Fin qui la sua prima vita. Per la seconda, un velo è alzato nel luglio del 2008 da un’intervista a Repubblica di Giuliano Tavaroli, l’ex capo della security di Telecom accusato di dossieraggio illecito. Tavaroli parla dei suoi rapporti romani e dice: “Mi immagino una piramide. Al vertice superiore Berlusconi. Dentro la piramide, l’uno stretto all’altro, a diversi livelli d’influenza, Gianni Letta, Luigi Bisignani, Scaroni, Cossiga, Pollari. È il network che, per quel che so, accredita Berlusconi presso l’amministrazione americana. Io non esito a definire questa lobby un network eversivo che agisce senza alcuna trasparenza e controllo. Mi resi conto subito che quella lobby di dinosauri custodiva segreti (gli illeciti del passato e del presente) e li creava”.
Attenzione alle date. Nel 2008 ancora non sono esplosi gli scandali sessuali del Caimano. La situazione si ribalta del tutto nella primavera successiva del 2009. Il Cavaliere va a Casoria alla festa di compleanno di Noemi Letizia. Gianni Letta confida ai suoi amici, sconsolato: “Uno statista non può andare a una festa a Casoria”. Nell’inner circle del premier inizia l’era delle congiure per un’eventuale transizione di emergenza. A scontrarsi sono due filiere di poteri forti. Una è quella descritta da Tavaroli, con Letta e Bisignani, l’Eni di Scaroni, i Servizi. Custodire segreti. Oppure crearli. Qualcuno la chiama la “Ditta”. Nei palazzi romani il nome più sussurrato è quello di Bisignani, ufficialmente solo un stampatore con studio a piazza Mignanelli. Il leghista Roberto Calderoli aggiunge un altro tassello, quando si sfoga per il ministero breve del suo amico Aldo Brancher, a suo dire vittima di un linciaggio mediatico: “Certi poteri forti giudicano male la politica che decide senza il loro permesso. E il Corriere della Sera è il terminale di queste manovre”. Ed è proprio il quotidiano di Ferruccio de Bortoli, esattamente un anno fa, a essere protagonista di un giallo. Un editoriale di Ernesto Galli della Loggia sul “Pdl partito fantasma” viene tolto dalla pagina e poi ripubblicato il giorno dopo per stroncare sospetti. A sorpresa, Della Loggia istituzionalizza lo scontro in atto: “È dalla famigerata notte di Casoria, che le maggiori insidie vengono a Berlusconi e al suo governo non già dall’opposizione ma proprio dalla sua stessa parte, se non addirittura dalle stesse cerchie a lui più vicine. Dalla primavera dell’anno scorso si stanno ordendo a ripetizione intrighi, organizzando giochi e delazioni, quando non vere e proprie congiure (non mi riferisco certo all’azione del presidente Fini, il quale, invece, si è sempre mosso allo scoperto), allo scopo di trovarsi pronti, con i collegamenti giusti, quando sarà giunto il momento, da molti dei cortigiani giudicato imminente, in cui l’Augusto sarà costretto in un modo o nell’altro a lasciare il potere”. Avversario della “Ditta” di Letta e Bisignani è il cartello di Giulio Tremonti, che ha buoni rapporti con la Lega ma fa sponda con il finanziere bianco Giovanni Bazoli per arginare dentro Rcs Cesare Geronzi, incluso nella filiera romana.

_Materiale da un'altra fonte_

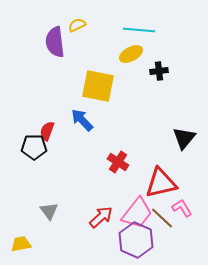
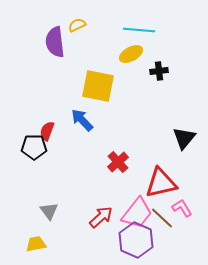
red cross: rotated 15 degrees clockwise
yellow trapezoid: moved 15 px right
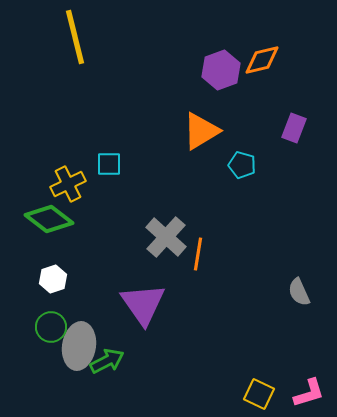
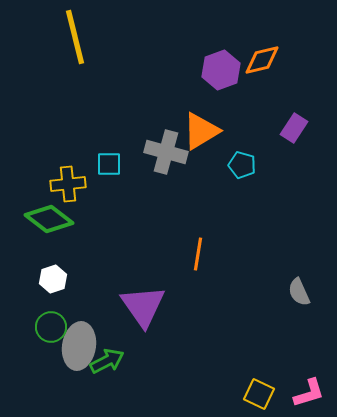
purple rectangle: rotated 12 degrees clockwise
yellow cross: rotated 20 degrees clockwise
gray cross: moved 85 px up; rotated 27 degrees counterclockwise
purple triangle: moved 2 px down
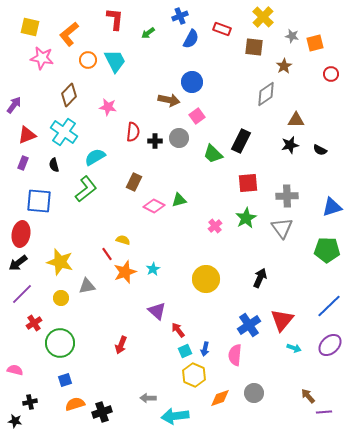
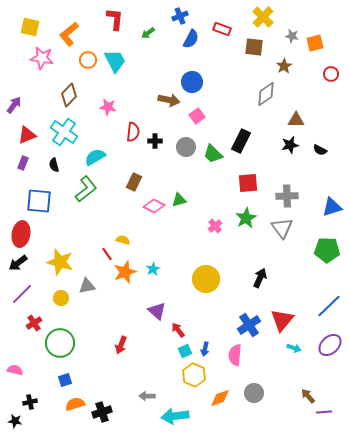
gray circle at (179, 138): moved 7 px right, 9 px down
gray arrow at (148, 398): moved 1 px left, 2 px up
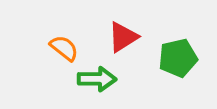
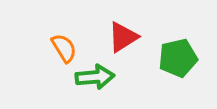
orange semicircle: rotated 20 degrees clockwise
green arrow: moved 2 px left, 2 px up; rotated 6 degrees counterclockwise
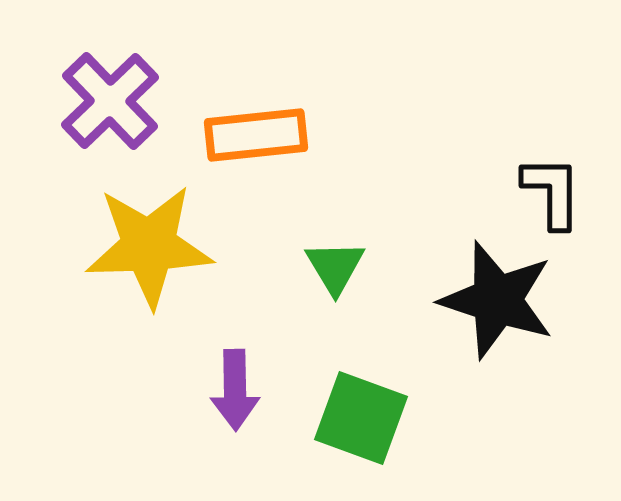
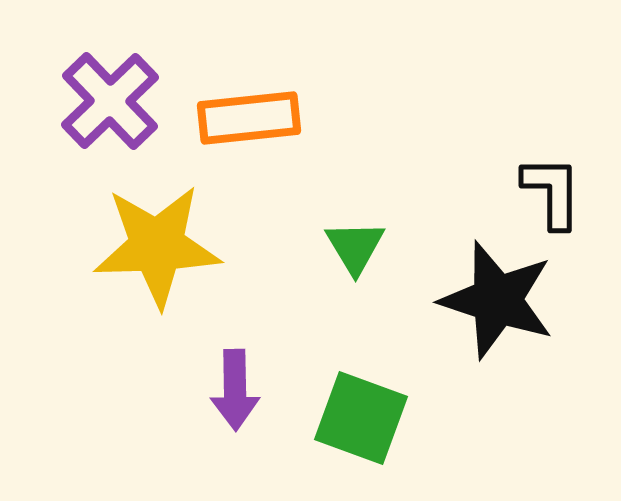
orange rectangle: moved 7 px left, 17 px up
yellow star: moved 8 px right
green triangle: moved 20 px right, 20 px up
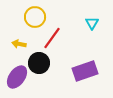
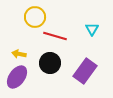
cyan triangle: moved 6 px down
red line: moved 3 px right, 2 px up; rotated 70 degrees clockwise
yellow arrow: moved 10 px down
black circle: moved 11 px right
purple rectangle: rotated 35 degrees counterclockwise
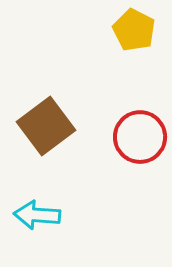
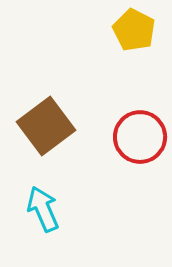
cyan arrow: moved 6 px right, 6 px up; rotated 63 degrees clockwise
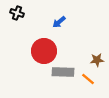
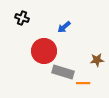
black cross: moved 5 px right, 5 px down
blue arrow: moved 5 px right, 5 px down
gray rectangle: rotated 15 degrees clockwise
orange line: moved 5 px left, 4 px down; rotated 40 degrees counterclockwise
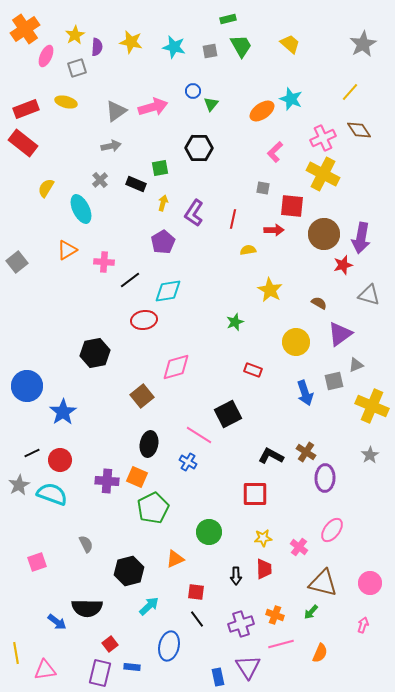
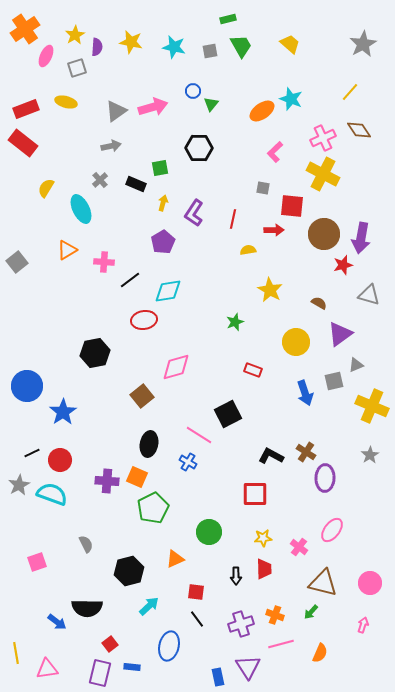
pink triangle at (45, 670): moved 2 px right, 1 px up
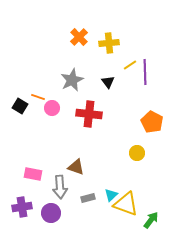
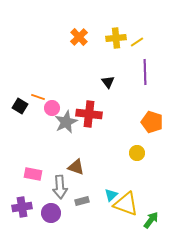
yellow cross: moved 7 px right, 5 px up
yellow line: moved 7 px right, 23 px up
gray star: moved 6 px left, 42 px down
orange pentagon: rotated 10 degrees counterclockwise
gray rectangle: moved 6 px left, 3 px down
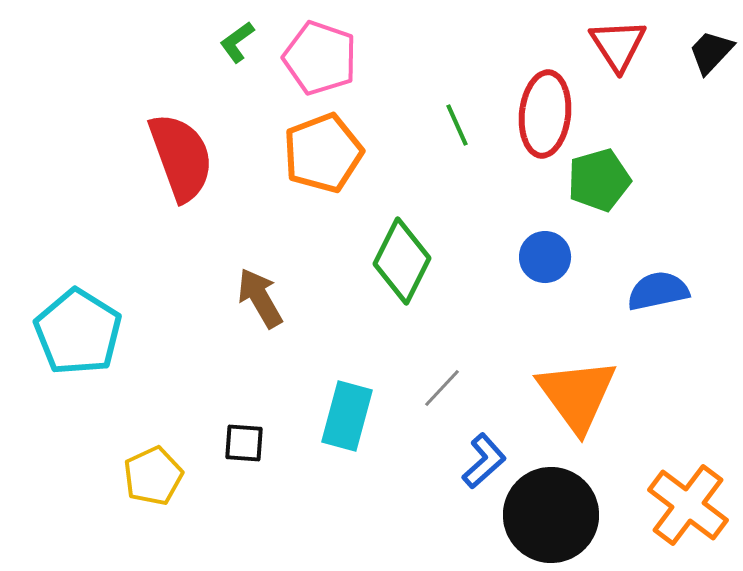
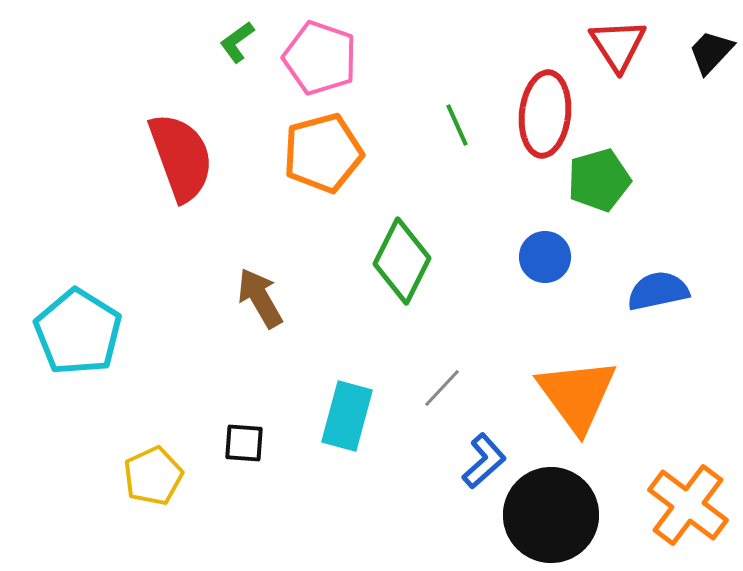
orange pentagon: rotated 6 degrees clockwise
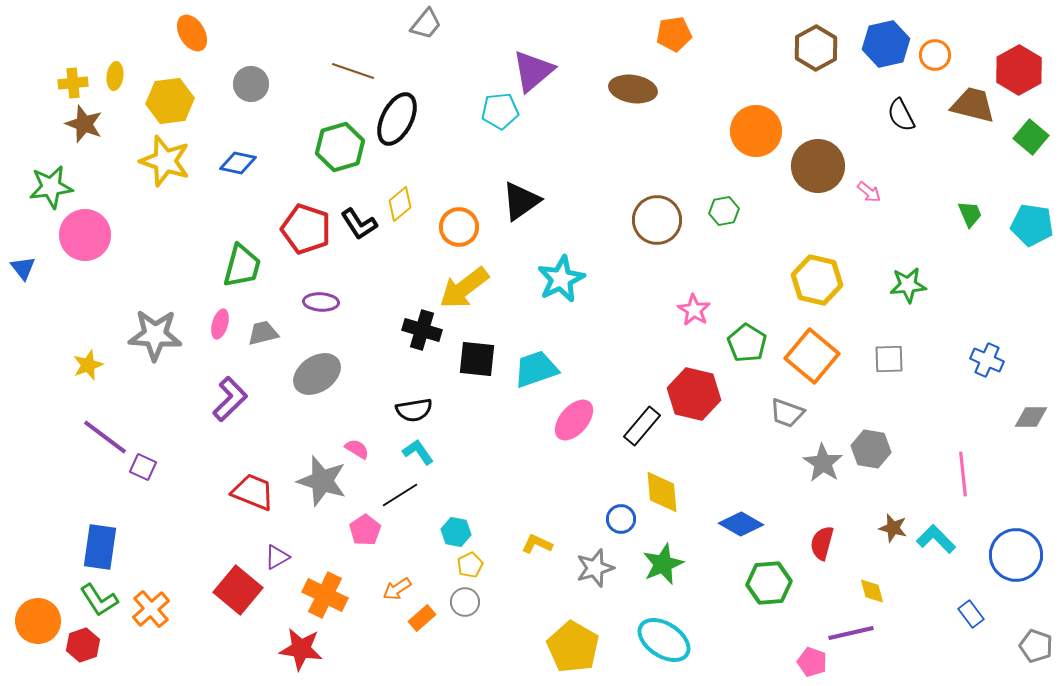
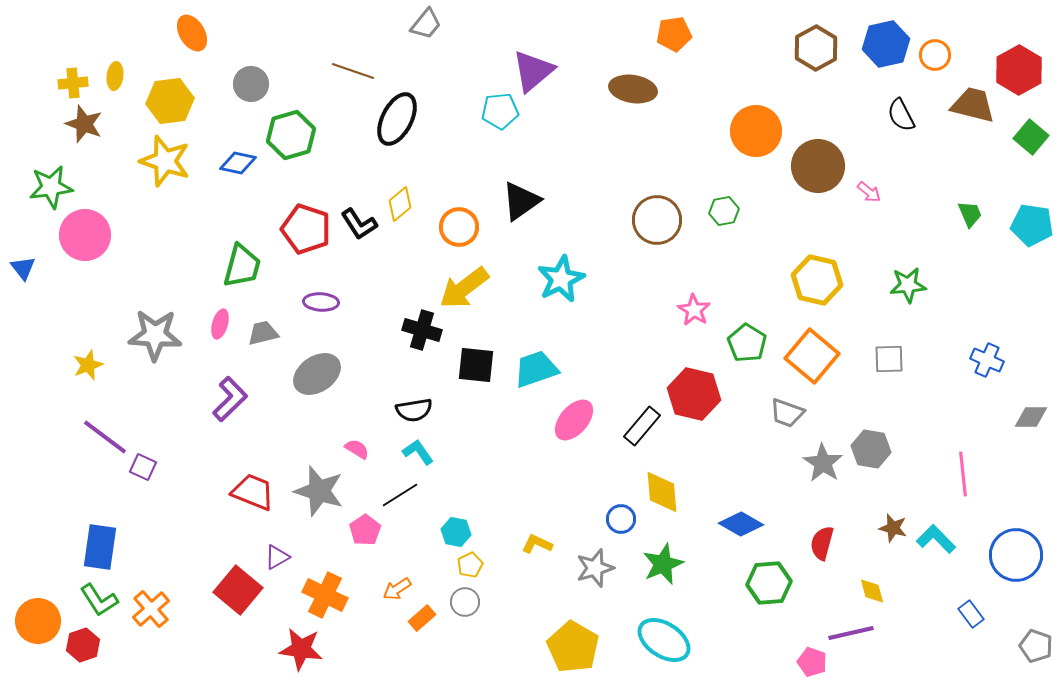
green hexagon at (340, 147): moved 49 px left, 12 px up
black square at (477, 359): moved 1 px left, 6 px down
gray star at (322, 481): moved 3 px left, 10 px down
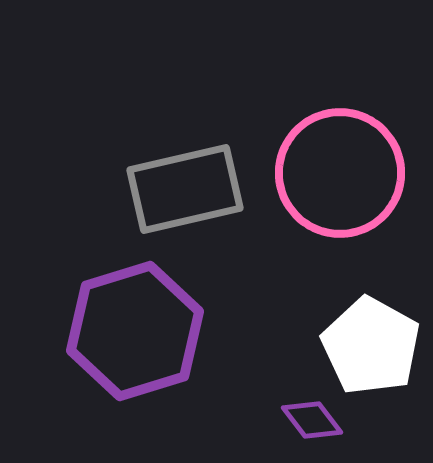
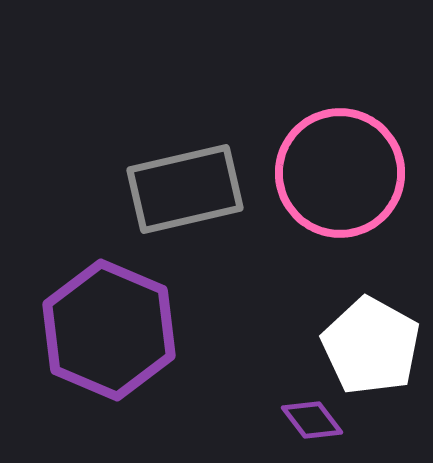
purple hexagon: moved 26 px left, 1 px up; rotated 20 degrees counterclockwise
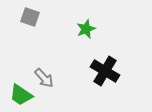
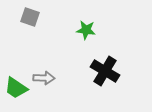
green star: moved 1 px down; rotated 30 degrees clockwise
gray arrow: rotated 45 degrees counterclockwise
green trapezoid: moved 5 px left, 7 px up
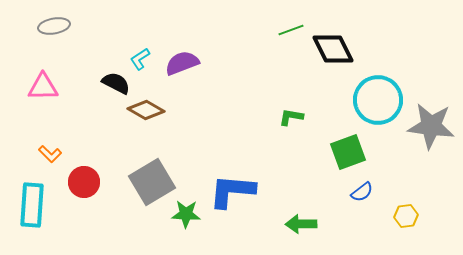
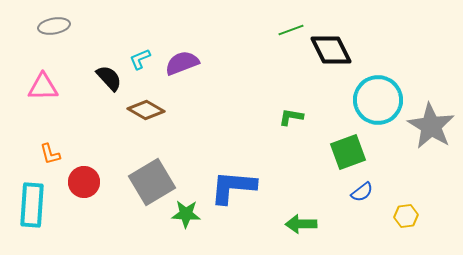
black diamond: moved 2 px left, 1 px down
cyan L-shape: rotated 10 degrees clockwise
black semicircle: moved 7 px left, 5 px up; rotated 20 degrees clockwise
gray star: rotated 24 degrees clockwise
orange L-shape: rotated 30 degrees clockwise
blue L-shape: moved 1 px right, 4 px up
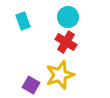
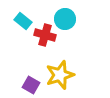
cyan circle: moved 3 px left, 2 px down
cyan rectangle: rotated 30 degrees counterclockwise
red cross: moved 21 px left, 7 px up; rotated 15 degrees counterclockwise
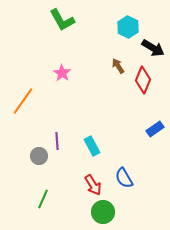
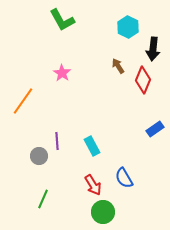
black arrow: moved 1 px down; rotated 65 degrees clockwise
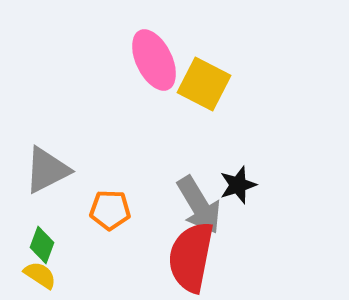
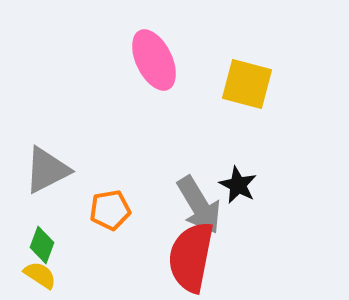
yellow square: moved 43 px right; rotated 12 degrees counterclockwise
black star: rotated 27 degrees counterclockwise
orange pentagon: rotated 12 degrees counterclockwise
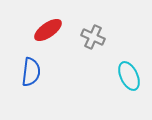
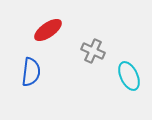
gray cross: moved 14 px down
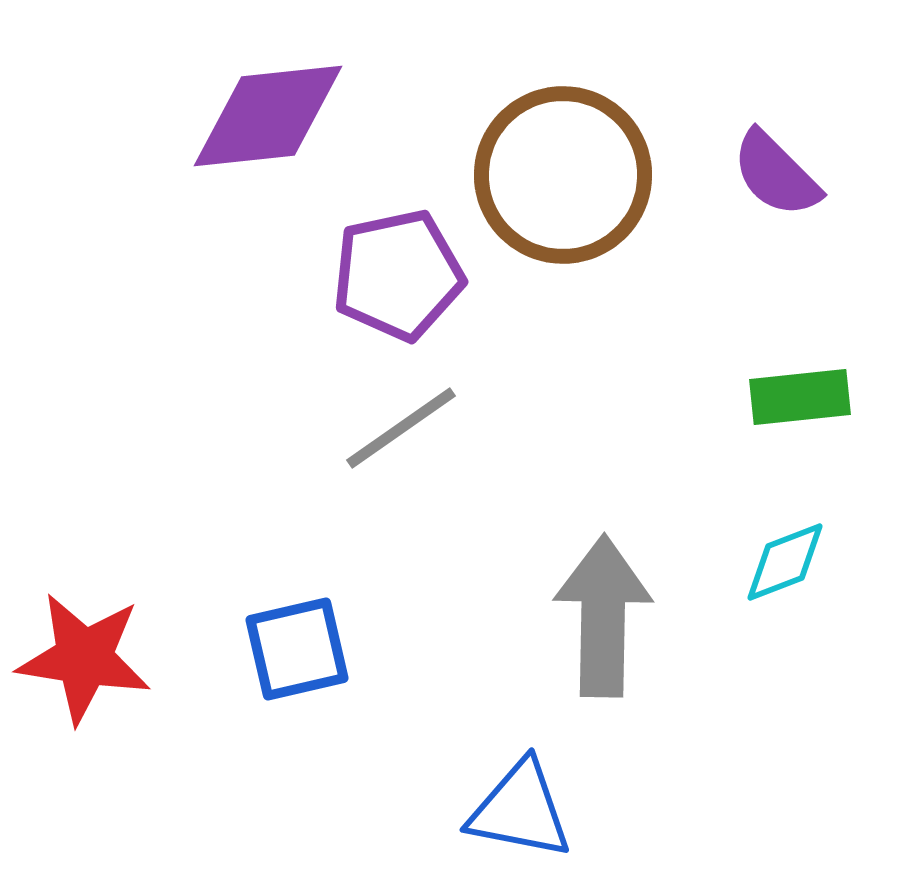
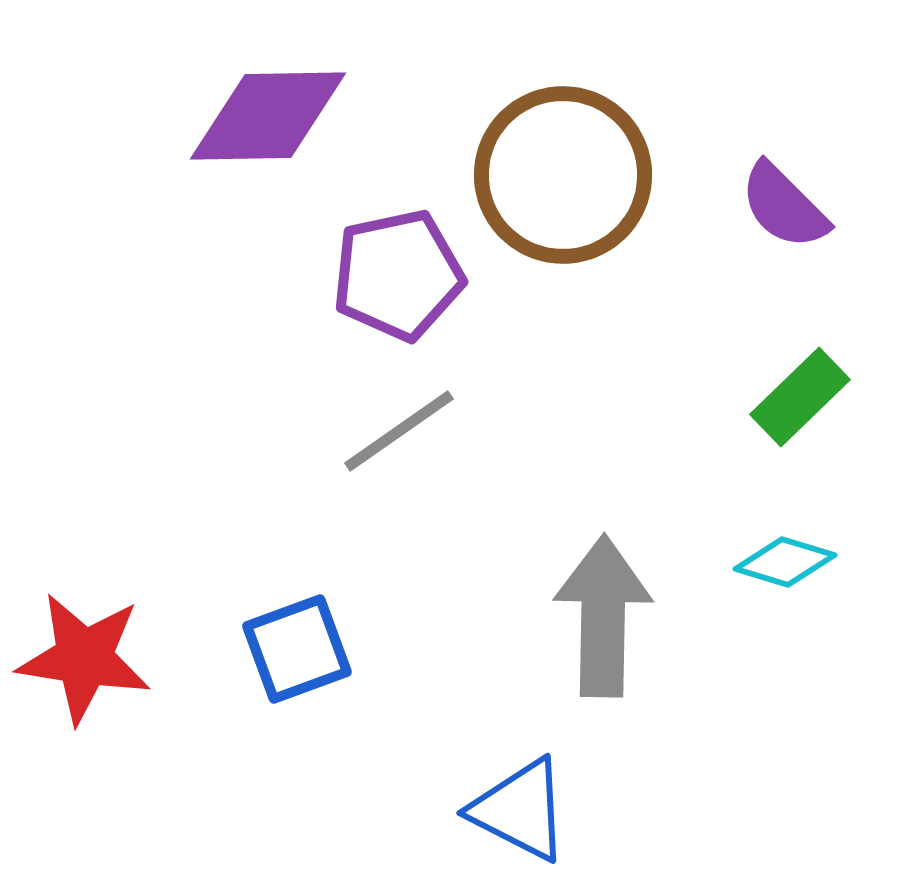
purple diamond: rotated 5 degrees clockwise
purple semicircle: moved 8 px right, 32 px down
green rectangle: rotated 38 degrees counterclockwise
gray line: moved 2 px left, 3 px down
cyan diamond: rotated 38 degrees clockwise
blue square: rotated 7 degrees counterclockwise
blue triangle: rotated 16 degrees clockwise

I due fronti si danno battaglia su tutto: dalla potenziale transizione alla gestione corrente di nomine e appalti. La “Ditta” è bersagliata da più parti. Letta viene azzoppato dalle inchieste sulla cricca di Bertolaso e Anemone, anche se non usciranno mai le temute intercettazioni sul suo conto. Prima ancora viene accusato dai falchi del Pdl sulle falle nella rete di sicurezza delle residenze del premier. Ma tocca ancora al leghista Calderoli sparare un nuovo attacco sulle congiure della “Ditta” ed evocare le elezioni anticipate per sventarle: “Quando i leader di una maggioranza lo decidono si va alle urne. E così si dà una lezione ai viscidoni che anche all’interno del governo mantengono ambigue connivenze coi poteri forti. Ce n’è uno in particolare, ma non è il solo, ce ne sono dieci-venti che hanno la coscienza sporca. Chi deve capire capisce. Ma stia certo il Gran Visir dei poteri forti: non l’avrà vinta”. Il ministro Brunetta gli dà manforte e arriva a parlare di “élite di merda che preparano un colpo di Stato”. Lo stesso Berlusconi fa riferimento a “un’entità esterna” che lavora contro il governo. Qualche giorno dopo, sarà il suo fedele Confalonieri a dare l’interpretazione autentica: “Ovunque l’opposizione tenta di far cadere i governi; la differenza è che in Italia l’opposizione non la fanno i partiti di sinistra, che sono messi malissimo, ma una parte dell’establishment”.
Non solo: come riportato dall’Espresso, il Cavaliere definisce così Bisignani: “Oggi è l’uomo più potente in circolazione. Più potente di me”. Il versante più torbido della “Ditta” sarebbe però un altro ancora: per una fase Bisignani è vicino, attraverso la zarina berlusconiana Daniela Santanchè, al Giornale di Feltri e Sallusti nel momento in cui il quotidiano è accusato di essere una macchina del fango. Custodire segreti oppure crearli. Primo step: il caso “Boffo-Avvenire”, che in realtà serve a cuocere lento il Cavaliere perché gli brucia i rapporti con la Chiesa, già precari per il bunga bunga. Quando è il turno di Fini con la casa di Montecarlo, sono i colonnelli di Fli a dare addosso a Bisignani, come “il braccio destro operativo di Gianni Letta, l’uomo delle nomine delicate, che governa nelle informazioni più sensibili il sito di Dagospia, sostenuto dai finanziamenti di Eni ed Enel”. Oggi nell’inner circle del Caimano i due fronti litigano per un succoso pacchetto di nomine, funzionale al fatidico dopo Berlusconi. Nella battaglia finale qualcosa è cambiato: Bisignani e Santanchè hanno rotto, il “Corriere” appare riposizionato su Tremonti e dà spazio all’inchiesta sulla P4. E nella “Ditta” si guarda con interesse alle inchieste sugli uomini più legati al ministro dell’Economia, come Marco Milanese.